C’est un pas de plus vers une législation européenne sur la majorité numérique qu’a effectué Ursula von der Leyen, mardi 12 mai. La présidente de la Commission se refuse à parler d’interdiction des réseaux pour les enfants, mais, à l’occasion d’un sommet sur l’intelligence artificielle (IA) à Copenhague, elle a évoqué, un « délai » avant qu’ils puissent y avoir accès. « Nous pourrions présenter une proposition législative cet été » dans cette optique, a-t-elle déclaré.
L’exécutif communautaire attend les recommandations, d’ici à début juillet, d’un comité d’experts européens sur la protection des enfants en ligne, avant de se décider. Mais les dernières déclarations d’Ursula von der Leyen laissent penser que l’affaire est désormais entendue. La Commission devrait faire ses annonces après les congés d’été, sans doute à l’occasion du traditionnel discours sur l’état de l’Union européenne que sa présidente donnera devant le Parlement en septembre.
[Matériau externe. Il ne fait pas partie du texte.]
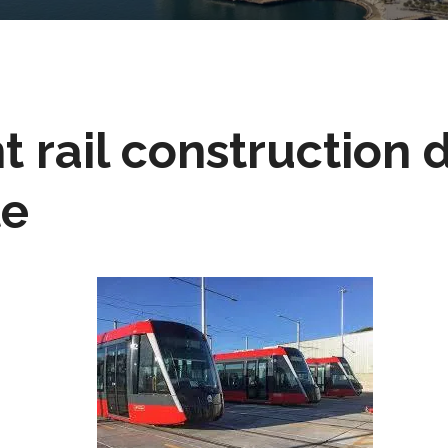
t rail construction 
te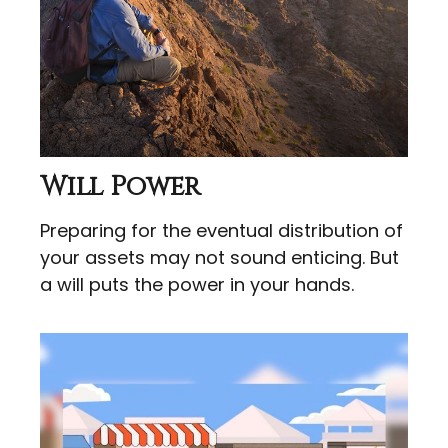
Will Power
Preparing for the eventual distribution of
your assets may not sound enticing. But
a will puts the power in your hands.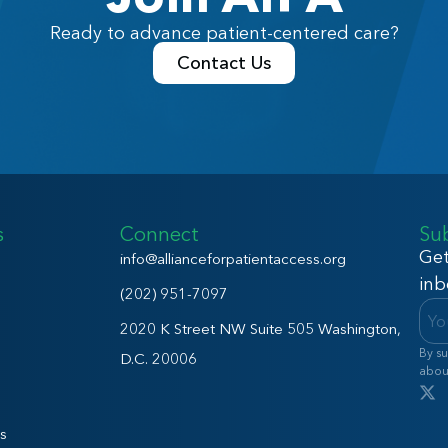
Ready to advance patient-centered care?
Contact Us
s
Connect
Su
Get
info@allianceforpatientaccess.org
inb
(202) 951-7097
2020 K Street NW Suite 505 Washington,
By su
D.C. 20006
abou
s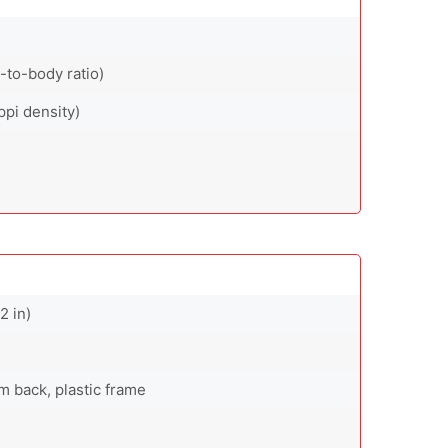
-to-body ratio)
ppi density)
2 in)
um back, plastic frame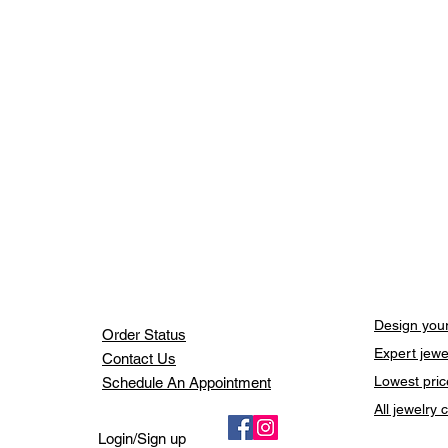
Design your
Order Status
Expert jewe
Contact Us
Lowest pric
Schedule An Appointment
All jewelry
Login/Sign up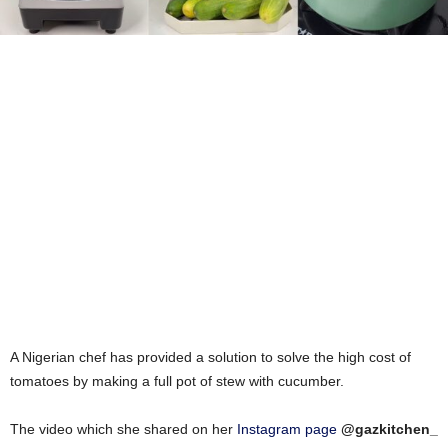
A Nigerian chef has provided a solution to solve the high cost of
tomatoes by making a full pot of stew with cucumber.
The video which she shared on her
Instagram page
@gazkitchen_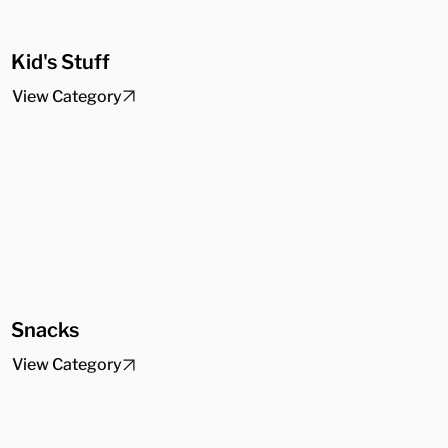
Kid's Stuff
View Category
Snacks
View Category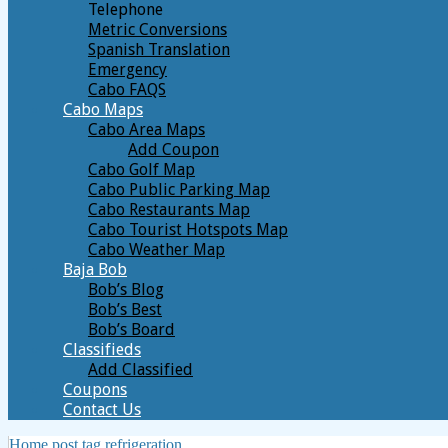
Telephone
Metric Conversions
Spanish Translation
Emergency
Cabo FAQS
Cabo Maps
Cabo Area Maps
Add Coupon
Cabo Golf Map
Cabo Public Parking Map
Cabo Restaurants Map
Cabo Tourist Hotspots Map
Cabo Weather Map
Baja Bob
Bob’s Blog
Bob’s Best
Bob’s Board
Classifieds
Add Classified
Coupons
Contact Us
Home
post tag
refrigeration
« La privation de sommeil, la dépression, l’anxiété, l’automutilation, les comportements addictifs, le cyberharcèlement, la manipulation à des fins sexuelles, l’exploitation, le suicide. Les risques se multiplient rapidement » pour les enfants sur les réseaux sociaux, a souligné Ursula von der Leyen, mardi. Avant d’ajouter : ces préjudices qui leur sont causés sont « le résultat de modèles économiques qui traitent l’attention de nos enfants comme une marchandise ». Et de conclure : « La question n’est pas de savoir si les jeunes devraient avoir accès aux réseaux sociaux, mais si les réseaux sociaux devraient avoir accès aux jeunes. »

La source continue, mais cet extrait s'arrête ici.